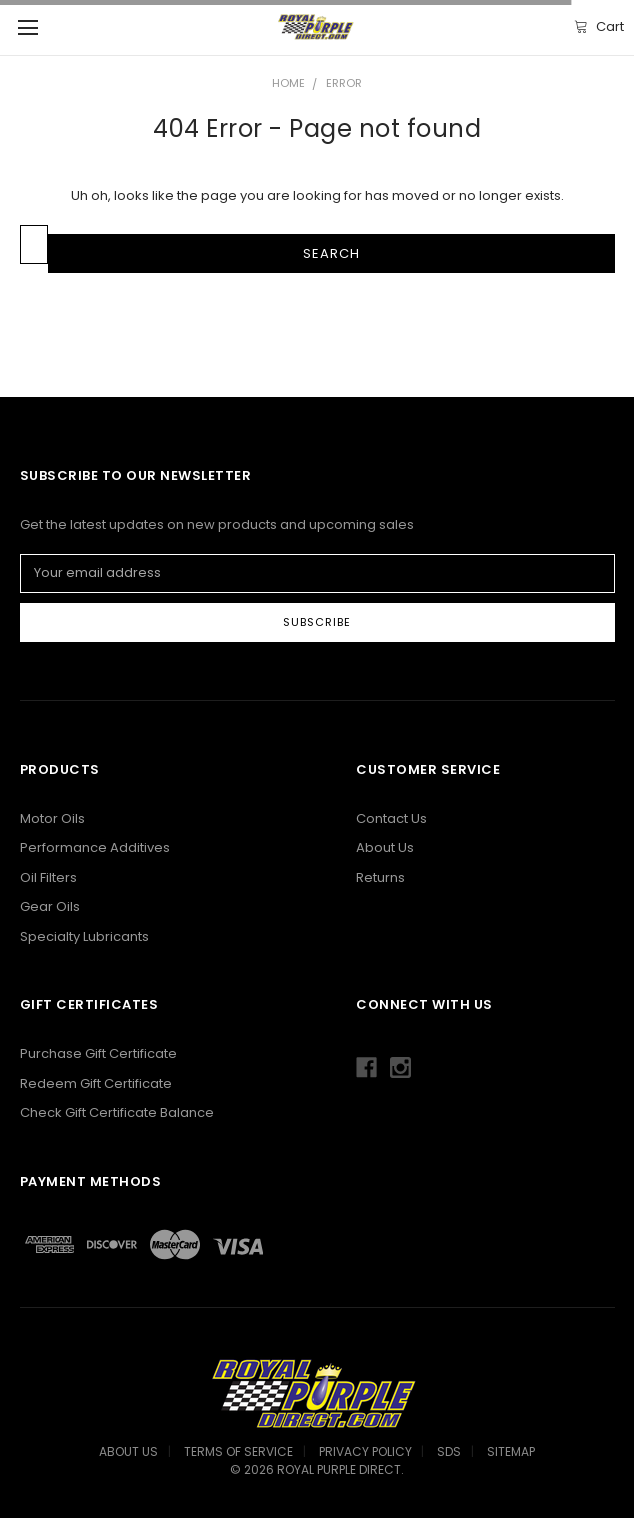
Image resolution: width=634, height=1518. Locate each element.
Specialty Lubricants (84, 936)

--

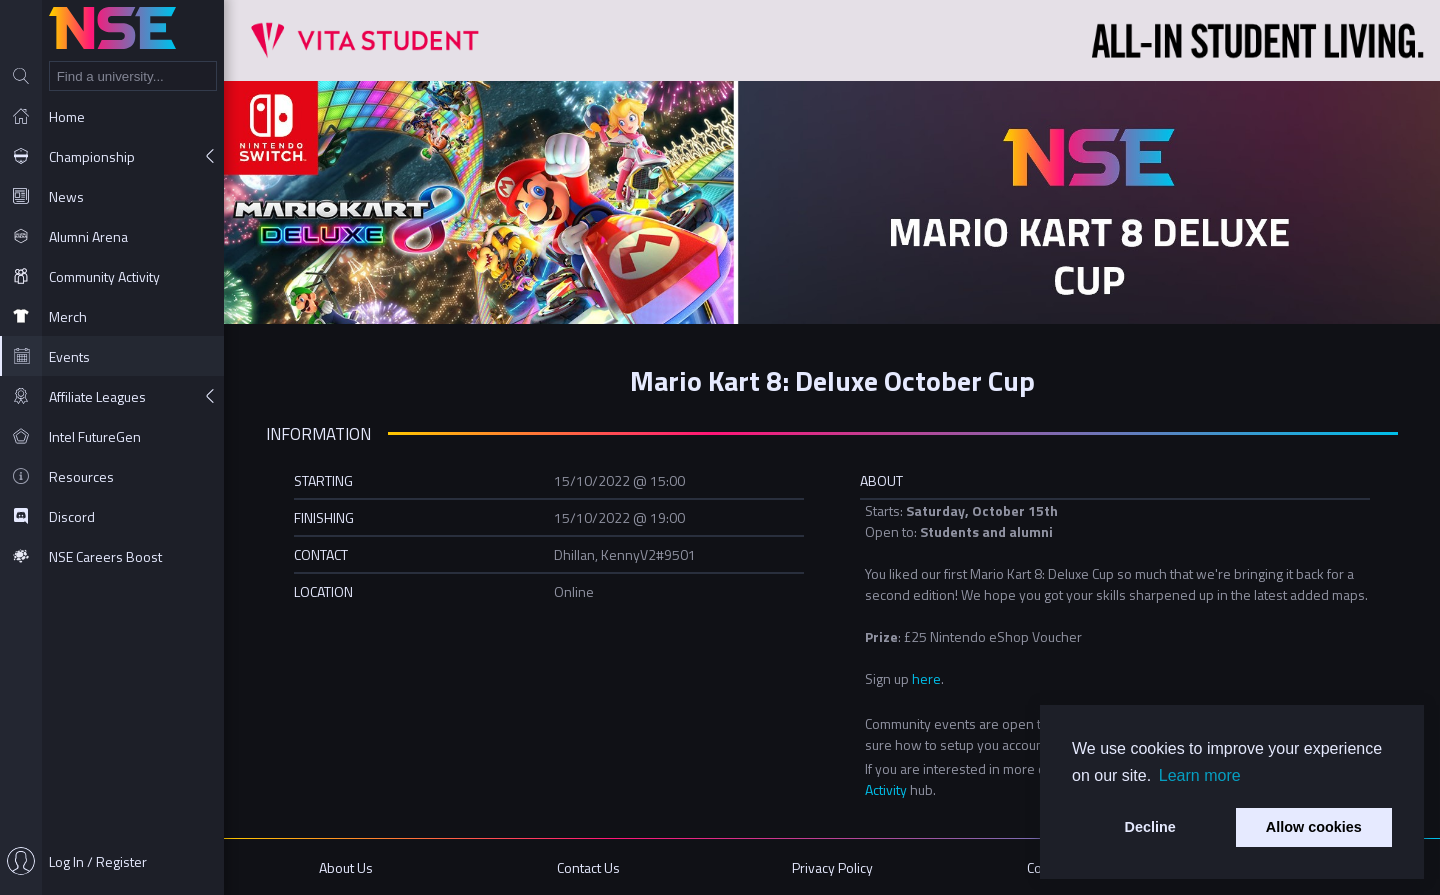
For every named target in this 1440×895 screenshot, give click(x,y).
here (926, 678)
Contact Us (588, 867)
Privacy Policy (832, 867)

WORK ITEM: From the listing above, the lines starting with the one that has "Image resolution: width=634, height=1518." and running through the one that has "Specialty Lubricants (84, 936)" should be copied exactly, ends included.

REPLY:
Image resolution: width=634, height=1518. Locate each element.
Specialty Lubricants (84, 936)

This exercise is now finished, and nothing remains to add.